KENT — As wily veterans who have combined to play in 223 collegiate games, and win the majority of them, senior guards Jaylin Walker and Jalen Avery are the indisputable leaders of the 2018-19 Kent State basketball team.
But the Golden Flashes wouldn't be sitting at 17-5 heading into Friday night's showdown at rival Akron without the significant contributions junior newcomers Antonio Williams, Philip Whittington and CJ Williamson have made on both ends of the floor.
Williams and Williamson have started in the backcourt in virtually every game this season, and Whittington is the starting post player for a team that's sorely lacking depth inside. They were recruited to provide immediate help, and all three have delivered.
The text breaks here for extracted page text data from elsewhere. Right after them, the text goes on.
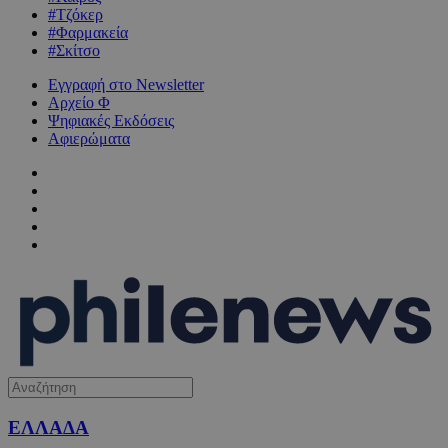
#Τζόκερ
#Φαρμακεία
#Σκίτσο
Εγγραφή στο Newsletter
Αρχείο Φ
Ψηφιακές Εκδόσεις
Αφιερώματα
ΕΛΛΑΔΑ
“Those three guys as transfers have had a huge impact on our group,” KSU coach Rob Senderoff said. “We brought them in to fill an immediate need, but for them to have adapted as quickly as they have and play as well as they have has been impressive — and less so individually. It's more the mindset that they've brought to the team.
Williams, a 6-foot transfer from Indian Hills College in Iowa, has quickly developed into a leader both on and off the court. He ranks third on the team in scoring (10.8 ppg) and second in assists (2.5), and leads the league in steals during MAC play (2.3 spg).
“[Williams] has been a tremendous defensive player for us. He guards the other team's best player,” Senderoff said. “He also scores and does a lot of the little things that you don't see in the box score. He's competitive and makes the toughness plays.”
No play was tougher than the one Williams executed against incredible odds to beat host Ball State last weekend, when he threw a desperation 3-pointer hard off the glass, raced in to grab the rebound and make the game-winning putback in the final seconds of overtime.
Senderoff called it “a tremendous instinctual play,” one that only a heady and determined player like Williams could pull off.
Williamson is also a junior college transfer (Chipola College, Fla.) who has provided size (6-6, 200) and versatility at the wing. He ranks fifth on the team in scoring (7.7 ppg) and third in rebounding (3.8 rpg).
“CJ has been a little up and down, but he's had some great moments,” Senderoff said. “He does a little bit of everything — scores, rebounds, assists, guards guys that are bigger than him every game. He guards the other team's four man, but is able to switch onto point guards.”
Whittington's value rose significantly after starting post players Adonis De La Rosa (graduate transfer to Illinois) and Danny Pippen (season-ending knee injury) were lost during the offseason. The USC Upstate transfer has battled opposing centers while standing 6-8 and has more than held his own on both ends of the floor, ranking fourth on the team in scoring (9.8 ppg) and first by a wide margin in rebounding (7.8 rpg) despite averaging just 23 minutes per game.
“After a year sitting out [transfer rule], Phil probably didn't completely expect to have the role that he's had this year. Danny and Adonis were both here when he came with us,” Senderoff said. “He knew there would be a chance for him to play, but for him to have close to double the number of defensive rebounds anyone else has on our roster and be our main post presence … Phil has been huge for us.”
Friday night, Williams, Williamson and Whittington will receive their first taste of the bitter backyard rivalry between Kent State and Akron. Based on how they've handled their respective duties since the start of their initial season with the Flashes, Senderoff is confident that his key newcomers will stay poised when things get wild at Rhodese Arena.
“I think they'll be excited. But they'll be fine,” Senderoff said. “They've come in with a great mindset and understanding of the things you need to do to be a great team, and that's allowed them to have success.”